It's not so clear to me that he was referring to you guys in this
passage. He might have meant the other reactionary
knee-jerk neocon ideologues who badmouth Obama relentlessly because
he is on the Blue team rather than the Red team.
I love the smell of hysteria in the morning. It smells like . .
. victory.
My only fear now is that Congress will pull its favorite maneuver
on health care. Pass all the spending now, and make a mushy
"commitment" to cost reduction later.
I dunno, Hugh/Matt. I thought it was pretty clear he was trying to characterize you as Bush bitter-enders.

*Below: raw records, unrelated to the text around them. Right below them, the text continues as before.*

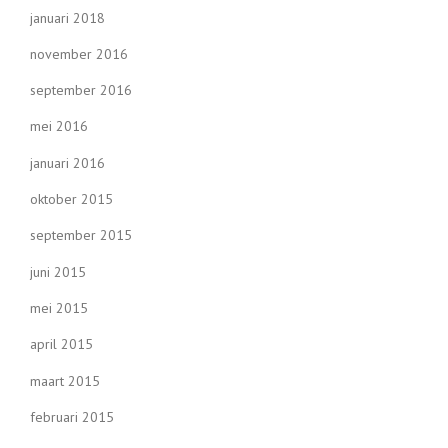
januari 2018
november 2016
september 2016
mei 2016
januari 2016
oktober 2015
september 2015
juni 2015
mei 2015
april 2015
maart 2015
februari 2015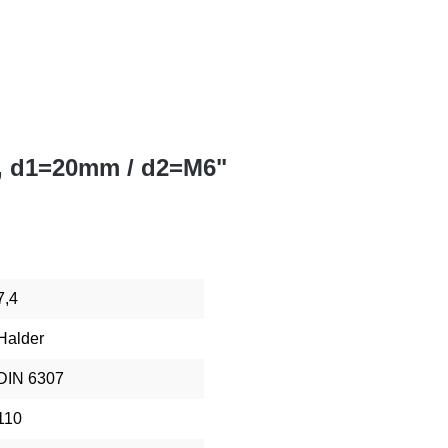
, d1=20mm / d2=M6"
7,4
Halder
DIN 6307
110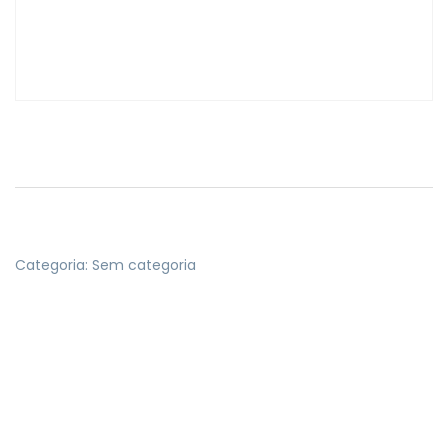
Categoria:
Sem categoria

I thought it was pretty clear he was trying to characterize
you as Bush bitter-enders.
He links to an article about Rove and Gerson, so I'm gonna go with
Hugh's interpretation.
I voted for John freakin' Kerry.
Hearing in my ears, Kathleen Madigan's "..Here's my freaky wife in
charge of all things ketchup..." at reading that for some
reason.
My favorite bit in Chait's post likens libertarians to
LeRouchies in their inability to distinguish one super-different
politician from another, and then rebuts:
Everybody who's involved in American politics in either party understands that there's a massive difference between Obama's policies of making the tax code more progressive, attempting to expand health coverage while controlling costs, and limiting carbon dioxide emissions, on the one hand, and the Bush agenda which promoted diametrical goals.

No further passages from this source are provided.